How to test kernel performance using your code?

orange-juice1 commented 2 months ago

I tested the end-to-end output, but the performance does not match the results mentioned in the paper. I would like to test the kernel performance mentioned in the paper on my own machine. Is there any script that can achieve this functionality, specifically the results shown in Figures 6 and 7 of the paper? Thank you :) Nice work 👍

kaleid-liner commented 2 months ago

You should use llama-bench for e2e benchmarking. We have also provided tools/bench_e2e.py as a helper script. To profile kernel-level results, you can use tools/profile.py, which is used for figure 6 and figure 7.

orange-juice1 commented 2 months ago

Thank you for your prompt reply and guidance. I will try to see how the kernel performs to see where the problem lies.

kevinoldching commented 2 months ago

You should use llama-bench for e2e benchmarking. We have also provided tools/bench_e2e.py as a helper script. To profile kernel-level results, you can use tools/profile.py, which is used for figure 6 and figure 7.

How to test the kernel performance in llama.cpp? Thks.

kaleid-liner commented 2 months ago

You should use llama-bench for e2e benchmarking. We have also provided tools/bench_e2e.py as a helper script. To profile kernel-level results, you can use tools/profile.py, which is used for figure 6 and figure 7.

How to test the kernel performance in llama.cpp? Thks.

Use llama.cpp/tests/test-backend-ops. The binary will be generated after make or make tests under llama.cpp/build. Please specify cmake -DLLAMA_TMAC=OFF while building for baseline.

orange-juice1 commented 2 months ago

You should use llama-bench for e2e benchmarking. We have also provided tools/bench_e2e.py as a helper script. To profile kernel-level results, you can use tools/profile.py, which is used for figure 6 and figure 7.

How to test the kernel performance in llama.cpp? Thks.

Use llama.cpp/tests/test-backend-ops. The binary will be generated after make or make tests under llama.cpp/build. Please specify cmake -DLLAMA_TMAC=OFF while building for baseline.

When I tried running profile.py, I saw the following message: Cannot find config for target=llvm -keys=cpu -mcpu=core-avx2 -mtriple=x86_64-unknown-linux-gnu, workload=('qgemm_lut_t1_int8_m12288_k4096_n1_b3', 12288, 1, 4096). A fallback configuration is used, which may bring great performance regression. However, I still achieved kernel performance that is quite close to the results in the paper. But my e2e performance is still much worse than the paper’s results. What could be the cause of this? Thks. Besides, to test the kernel performance in llama.cpp, can I simply run the file llama.cpp/tests/test-backend-ops directly?
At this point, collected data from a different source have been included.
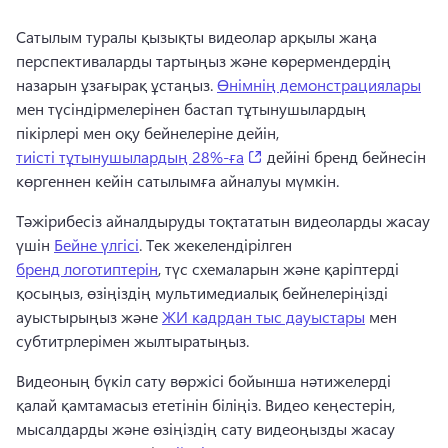
Сатылым туралы қызықты видеолар арқылы жаңа 
перспективаларды тартыңыз және көрермендердің 
назарын ұзағырақ ұстаңыз. 
Өнімнің демонстрациялары
мен түсіндірмелерінен бастап тұтынушылардың 
пікірлері мен оқу бейнелеріне дейін, 
(opens in a new tab)
тиісті тұтынушылардың 28%-ға
 дейіні бренд бейнесін 
көргеннен кейін сатылымға айналуы мүмкін. 
Тәжірибесіз айналдыруды тоқтататын видеоларды жасау 
үшін 
Бейне үлгісі
. 
Тек жекелендірілген 
бренд логотиптерін
, түс схемаларын және қаріптерді 
қосыңыз, өзіңіздің мультимедиалық бейнелеріңізді 
ауыстырыңыз және 
ЖИ кадрдан тыс дауыстары
 мен 
субтитрлерімен жылтыратыңыз. 
Видеоның бүкіл сату вөржісі бойынша нәтижелерді 
қалай қамтамасыз ететінін біліңіз. 
Видео кеңестерін, 
мысалдарды және өзіңіздің сату видеоңызды жасау 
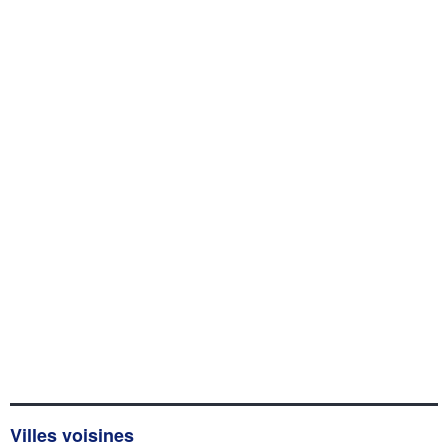
Villes voisines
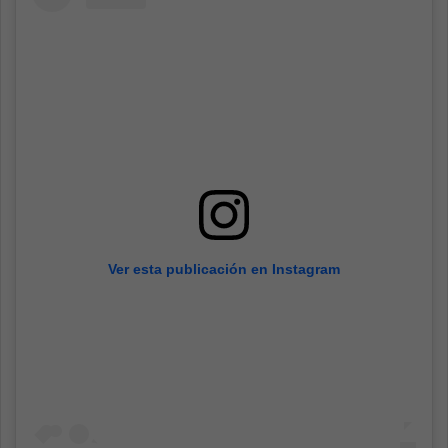
Ver esta publicación en Instagram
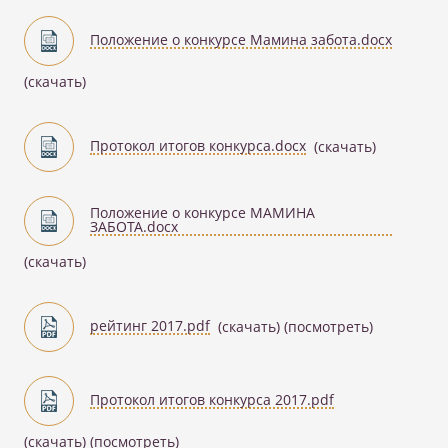
Положение о конкурсе Мамина забота.docx
(скачать)
Протокол итогов конкурса.docx
(скачать)
Положение о конкурсе МАМИНА
ЗАБОТА.docx
(скачать)
рейтинг 2017.pdf
(скачать)
(посмотреть)
Протокол итогов конкурса 2017.pdf
(скачать)
(посмотреть)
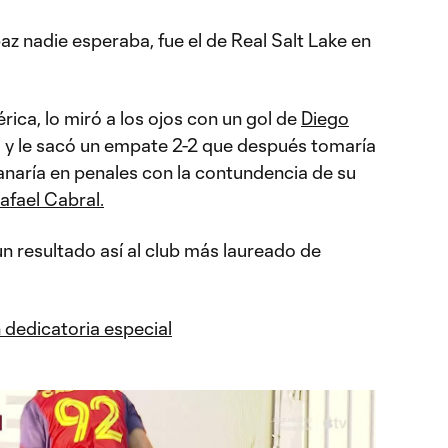
paz nadie esperaba, fue el de Real Salt Lake en
rica, lo miró a los ojos con un gol de
Diego
 y le sacó un empate 2-2 que después tomaría
anaría en penales con la contundencia de su
afael Cabral.
un resultado así al club más laureado de
 dedicatoria especial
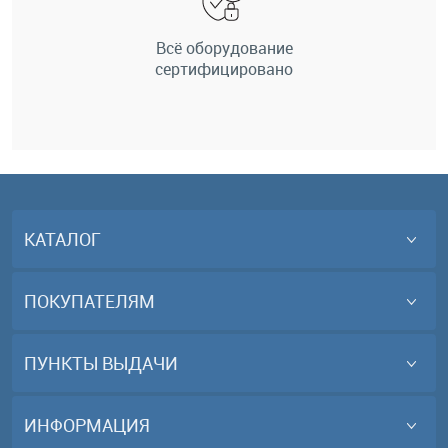
Всё оборудование
сертифицировано
КАТАЛОГ
ПОКУПАТЕЛЯМ
ПУНКТЫ ВЫДАЧИ
ИНФОРМАЦИЯ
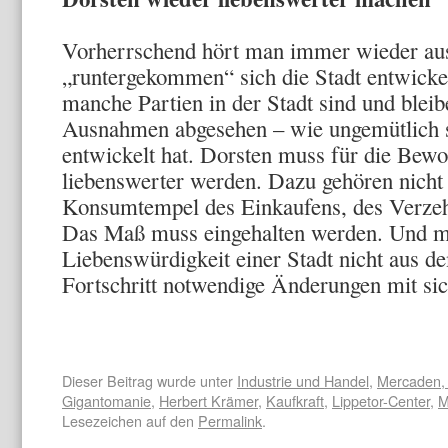
Vorherrschend hört man immer wieder aus
„runtergekommen“ sich die Stadt entwicke
manche Partien in der Stadt sind und blei
Ausnahmen abgesehen – wie ungemütlich 
entwickelt hat. Dorsten muss für die Bew
liebenswerter werden. Dazu gehören nicht
Konsumtempel des Einkaufens, des Verzeh
Das Maß muss eingehalten werden. Und ma
Liebenswürdigkeit einer Stadt nicht aus d
Fortschritt notwendige Änderungen mit sic
Dieser Beitrag wurde unter
Industrie und Handel
,
Mercaden, 
Gigantomanie
,
Herbert Krämer
,
Kaufkraft
,
Lippetor-Center
,
M
Lesezeichen auf den
Permalink
.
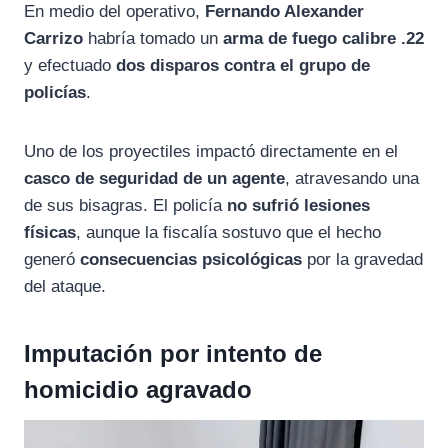
En medio del operativo,
Fernando Alexander
Carrizo
habría tomado un
arma de fuego calibre .22
y efectuado
dos disparos contra el grupo de
policías
.
Uno de los proyectiles impactó directamente en el
casco de seguridad de un agente
, atravesando una
de sus bisagras. El policía
no sufrió lesiones
físicas
, aunque la fiscalía sostuvo que el hecho
generó
consecuencias psicológicas
por la gravedad
del ataque.
Imputación por intento de
homicidio agravado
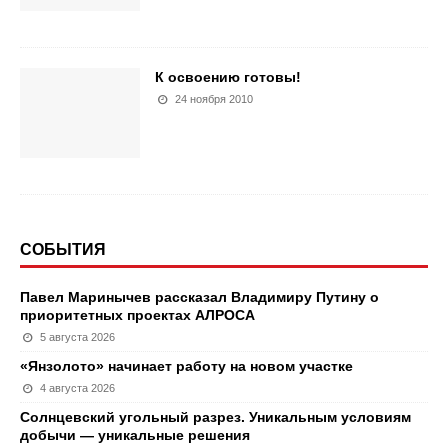
К освоению готовы!
24 ноября 2010
СОБЫТИЯ
Павел Маринычев рассказал Владимиру Путину о
приоритетных проектах АЛРОСА
5 августа 2026
«Янзолото» начинает работу на новом участке
4 августа 2026
Солнцевский угольный разрез. Уникальным условиям
добычи — уникальные решения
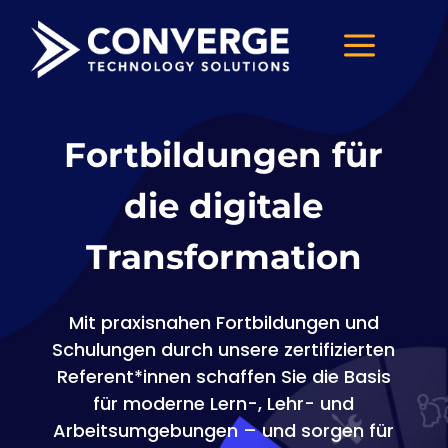
a
Fortbildung
en
für
die digitale
Transformation
Mit praxisnahen
Fortbildungen
und
Schulungen durch unsere zertifizierten
Referent*innen schaffen Sie die Basis
für moderne Lern-, Lehr- und
Arbeitsumgebungen – und sorgen für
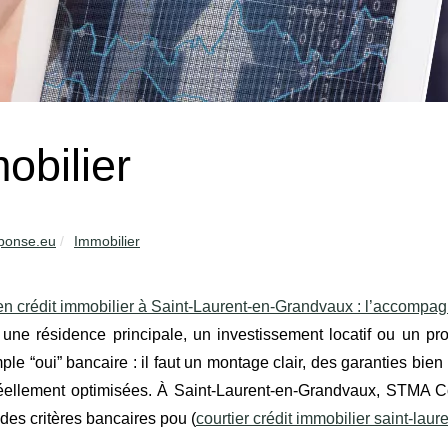
obilier
ponse.eu
Immobilier
en crédit immobilier à Saint‑Laurent‑en‑Grandvaux : l’accompa
 une résidence principale, un investissement locatif ou un p
ple “oui” bancaire : il faut un montage clair, des garanties bien
réellement optimisées. À Saint‑Laurent‑en‑Grandvaux, STMA C
t des critères bancaires pou (
courtier crédit immobilier saint-lau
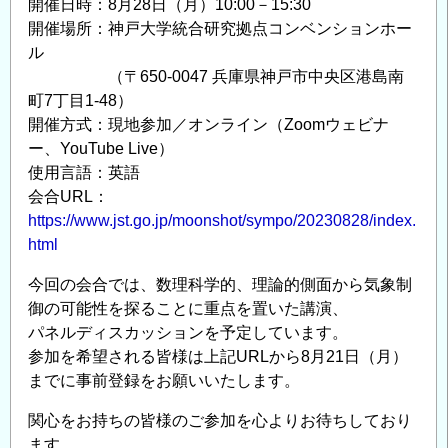
開催日時：8月28日（月）10:00－15:30
開催場所：神戸大学統合研究拠点コンベンションホー
ル
（〒650-0047 兵庫県神戸市中央区港島南
町7丁目1-48）
開催方式：現地参加／オンライン（Zoomウェビナ
ー、YouTube Live）
使用言語：英語
会合URL：
https://www.jst.go.jp/moonshot/sympo/20230828/index.
html
今回の会合では、数理科学的、理論的側面から気象制
御の可能性を探ることに重点を置いた講演、
パネルディスカッションを予定しています。
参加を希望される皆様は上記URLから8月21日（月）
までに事前登録をお願いいたします。
関心をお持ちの皆様のご参加を心よりお待ちしており
ます。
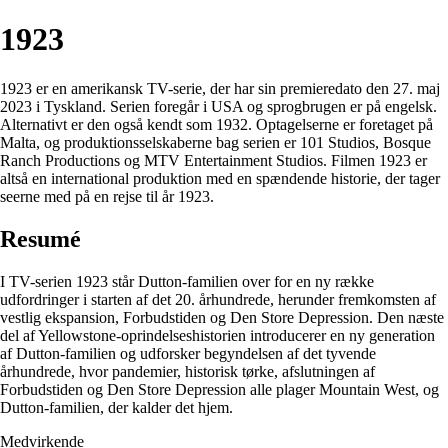
1923
1923 er en amerikansk TV-serie, der har sin premieredato den 27. maj
2023 i Tyskland. Serien foregår i USA og sprogbrugen er på engelsk.
Alternativt er den også kendt som 1932. Optagelserne er foretaget på
Malta, og produktionsselskaberne bag serien er 101 Studios, Bosque
Ranch Productions og MTV Entertainment Studios. Filmen 1923 er
altså en international produktion med en spændende historie, der tager
seerne med på en rejse til år 1923.
Resumé
I TV-serien 1923 står Dutton-familien over for en ny række
udfordringer i starten af det 20. århundrede, herunder fremkomsten af
vestlig ekspansion, Forbudstiden og Den Store Depression. Den næste
del af Yellowstone-oprindelseshistorien introducerer en ny generation
af Dutton-familien og udforsker begyndelsen af det tyvende
århundrede, hvor pandemier, historisk tørke, afslutningen af
Forbudstiden og Den Store Depression alle plager Mountain West, og
Dutton-familien, der kalder det hjem.
Medvirkende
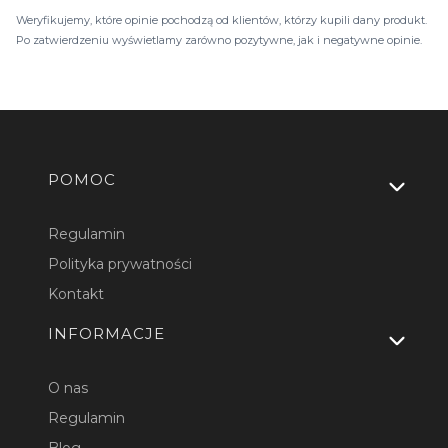
Weryfikujemy, które opinie pochodzą od klientów, którzy kupili dany produkt.
Po zatwierdzeniu wyświetlamy zarówno pozytywne, jak i negatywne opinie.
Linki w stopce
POMOC
Regulamin
Polityka prywatności
Kontakt
INFORMACJE
O nas
Regulamin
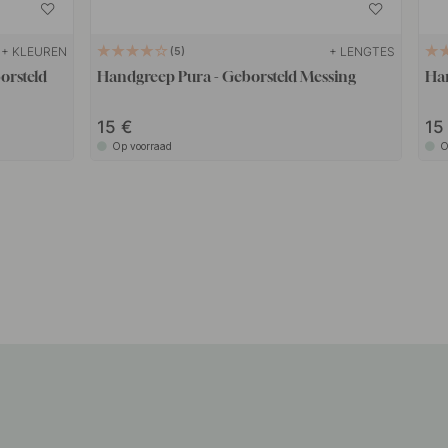
+ KLEUREN
+ LENGTES
5
orsteld
Handgreep Pura - Geborsteld Messing
Han
15
1
Op voorraad
O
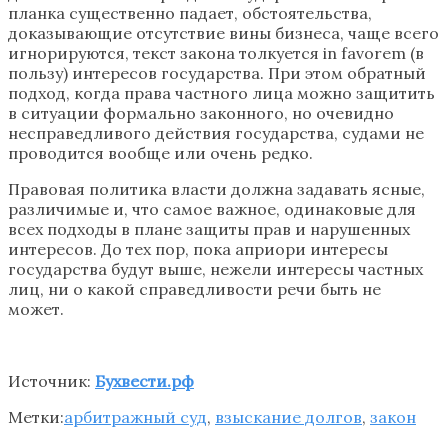
планка существенно падает, обстоятельства,
доказывающие отсутствие вины бизнеса, чаще всего
игнорируются, текст закона толкуется in favorem (в
пользу) интересов государства. При этом обратный
подход, когда права частного лица можно защитить
в ситуации формально законного, но очевидно
несправедливого действия государства, судами не
проводится вообще или очень редко.
Правовая политика власти должна задавать ясные,
различимые и, что самое важное, одинаковые для
всех подходы в плане защиты прав и нарушенных
интересов. До тех пор, пока априори интересы
государства будут выше, нежели интересы частных
лиц, ни о какой справедливости речи быть не
может.
Источник:
Бухвести.рф
Метки:
арбитражный суд
,
взыскание долгов
,
закон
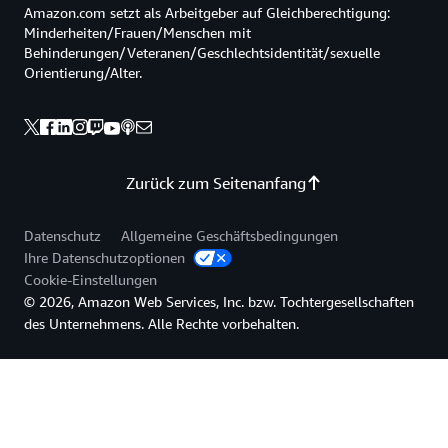
Amazon.com setzt als Arbeitgeber auf Gleichberechtigung:
Amazon ECR speichert
Minderheiten/Frauen/Menschen mit
Bilder im Standard-
Behinderungen/Veteranen/Geschlechtsidentität/sexuelle
Container-
OCI-Format; Amazon
Orientierung/Alter.
EKS verwendet
Übertragbarkeit
Standard-Kubernetes-
APIs
Zurück zum Seitenanfang
Datenschutz
Allgemeine Geschäftsbedingungen
Ihre Datenschutzoptionen
Cookie-Einstellungen
© 2026, Amazon Web Services, Inc. bzw. Tochtergesellschaften
des Unternehmens. Alle Rechte vorbehalten.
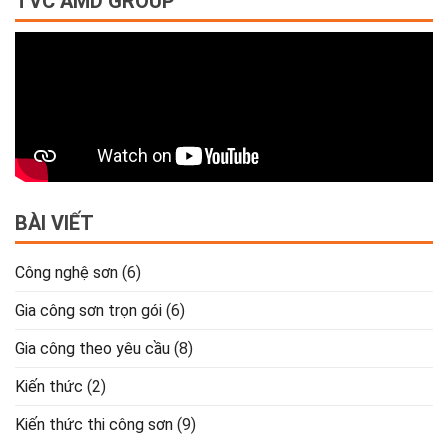
TVC AMD GROUP
BÀI VIẾT
Công nghệ sơn
(6)
Gia công sơn trọn gói
(6)
Gia công theo yêu cầu
(8)
Kiến thức
(2)
Kiến thức thi công sơn
(9)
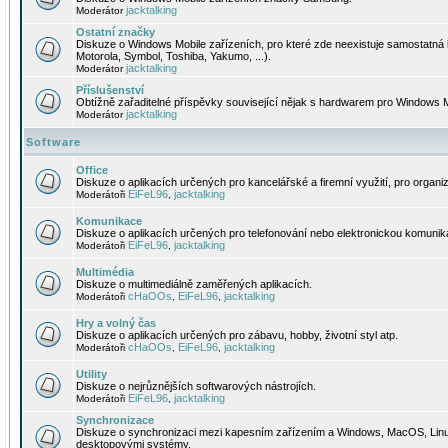
jacktalking
Moderátor
Ostatní značky
Diskuze o Windows Mobile zařízeních, pro které zde neexistuje samostatná 
Motorola, Symbol, Toshiba, Yakumo, ...).
jacktalking
Moderátor
Příslušenství
Obtížně zařaditelné příspěvky související nějak s hardwarem pro Windows M
jacktalking
Moderátor
Software
Office
Diskuze o aplikacích určených pro kancelářské a firemní využití, pro organiz
EiFeL96
jacktalking
Moderátoři
,
Komunikace
Diskuze o aplikacích určených pro telefonování nebo elektronickou komunika
EiFeL96
jacktalking
Moderátoři
,
Multimédia
Diskuze o multimediálně zaměřených aplikacích.
cHaOOs
EiFeL96
jacktalking
Moderátoři
,
,
Hry a volný čas
Diskuze o aplikacích určených pro zábavu, hobby, životní styl atp.
cHaOOs
EiFeL96
jacktalking
Moderátoři
,
,
Utility
Diskuze o nejrůznějších softwarových nástrojích.
EiFeL96
jacktalking
Moderátoři
,
Synchronizace
Diskuze o synchronizaci mezi kapesním zařízením a Windows, MacOS, Linux
desktopovými systémy.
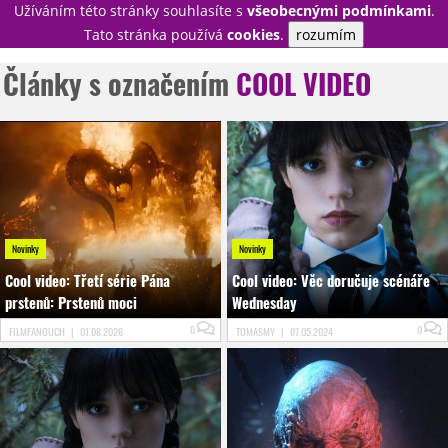
Užíváním této stránky souhlasíte s
všeobecnými podmínkami
.
PŘIHLÁSIT
Tato stránka používá
cookies
.
rozumím
REGISTROVAT
Články s označením
COOL VIDEO
NOVINKY
TÉMATA
RECENZE
EPIZODY
KULT
TRAILERY
GALERIE
DISKUZE
STATISTIKY
TIRÁŽ
Novinky
Novinky
Cool video: Třetí série Pána
Cool video: Věc doručuje scénáře
prstenů: Prstenů moci
Wednesday
0
0
FILMFANOUCH
|
01.08.2026
TOMASMY
|
07.05.2024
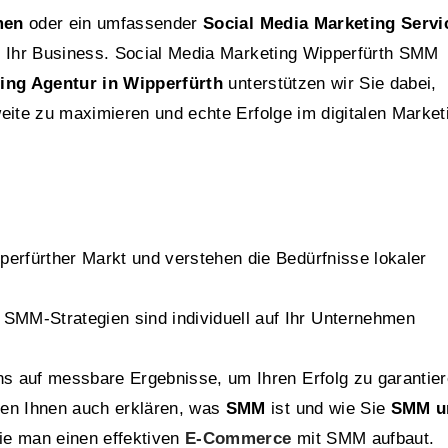
men
oder ein umfassender
Social Media Marketing Servi
r Ihr Business. Social Media Marketing Wipperfürth SMM
ing Agentur in Wipperfürth
unterstützen wir Sie dabei,
eite zu maximieren und echte Erfolge im digitalen Market
erfürther Markt und verstehen die Bedürfnisse lokaler
SMM-Strategien sind individuell auf Ihr Unternehmen
s auf messbare Ergebnisse, um Ihren Erfolg zu garantier
en Ihnen auch erklären, was
SMM
ist und wie Sie
SMM u
e man einen effektiven
E-Commerce
mit SMM aufbaut.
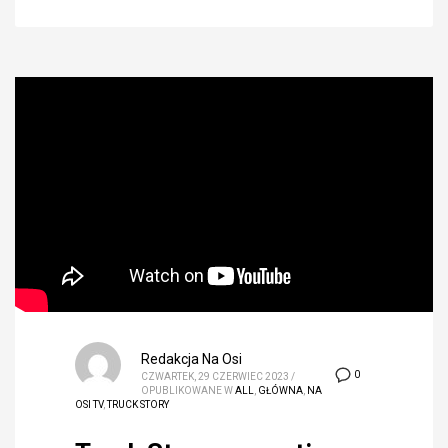
Redakcja Na Osi
0
CZWARTEK, 29 CZERWIEC 2023
/
OPUBLIKOWANE W
ALL
,
GŁÓWNA
,
NA
OSI TV
,
TRUCK STORY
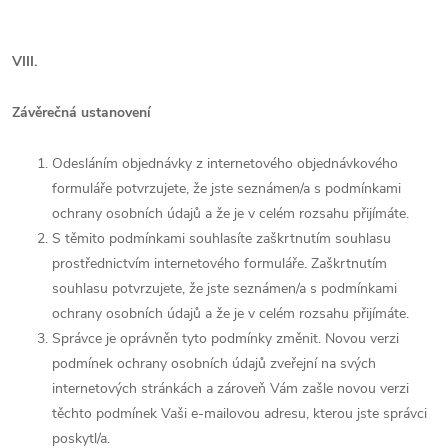
VIII.
Závěrečná ustanovení
Odesláním objednávky z internetového objednávkového
formuláře potvrzujete, že jste seznámen/a s podmínkami
ochrany osobních údajů a že je v celém rozsahu přijímáte.
S těmito podmínkami souhlasíte zaškrtnutím souhlasu
prostřednictvím internetového formuláře. Zaškrtnutím
souhlasu potvrzujete, že jste seznámen/a s podmínkami
ochrany osobních údajů a že je v celém rozsahu přijímáte.
Správce je oprávněn tyto podmínky změnit. Novou verzi
podmínek ochrany osobních údajů zveřejní na svých
internetových stránkách a zároveň Vám zašle novou verzi
těchto podmínek Vaši e-mailovou adresu, kterou jste správci
poskytl/a.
kaleid-liner commented 2 months ago

@orange-juice1 It indicates that the performance is bottlenecked by memory bandwidth. The new-gen edge devices have higher and higher memory bandwidth, and thus fully leverage the computational efficiency of t-mac. As stated in README.md,

Note: We have noticed many users attempting to evaluate T-MAC on old-gen x86 platforms. However, x86 CPUs vary dramatically, and due to unawareness of AI workloads, most of these platforms have extremely low memory bandwidth (even lower than Raspberry Pi 5). Our current tests do not encompass all x86 platforms, particularly older generations. As a result, we cannot guarantee significant speedup (especially for 4-bit token generation) on all x86 platforms. We recommend Surface Book 3 or ARM devices to evaluate T-MAC.

orange-juice1 commented 2 months ago

Thank you very much for your prompt response. However, I am still confused about how to test the kernel performance of llama.cpp. I believe it would be better if I could measure the kernel performance of llama.cpp for comparison.

kaleid-liner commented 2 months ago

@orange-juice1 Sure, you can run tests/test-backend-ops. test-backend-ops perf -o mul_mat should work.

orange-juice1 commented 2 months ago

In fact, I ran test-backend-ops perf -o mul_mat, but I found that there were no matrices with the same shape in the results, such as [4096,4096,1] in tmac. :(

kaleid-liner commented 2 months ago

@orange-juice1 You can edit the code to add shapes.

orange-juice1 commented 2 months ago

Thx. From the results I obtained: MUL_MAT(type_a=q4_0,type_b=f32,m=4096,n=1,k=4096,bs=[1,1],nr=[1,1]): 449 runs - 352.27 us/run - 74768 kB/run - 202.41 GB/s
MUL_MAT(type_a=q4_0,type_b=f32,m=11008,n=1,k=4096,bs=[1,1],nr=[1,1]): 167 runs - 980.84 us/run - 200939 kB/run - 195.37 GB/s
MUL_MAT(type_a=q4_0,type_b=f32,m=4096,n=1,k=11008,bs=[1,1],nr=[1,1]): 168 runs - 959.02 us/run - 200912 kB/run - 199.79 GB/s. I noticed that the speed is very fast, faster than TMAC, and I’m not sure if I did something wrong. Can these results be directly compared with the 4-bit case in TMAC for matrices of the same size? Because for the case where m=4096, n=1, k=4096, and bit=4, I got 0.69ms in TMAC.

kaleid-liner commented 2 months ago

test-backend-ops will use all cpu cores by default. Have you made the num_threads consistent?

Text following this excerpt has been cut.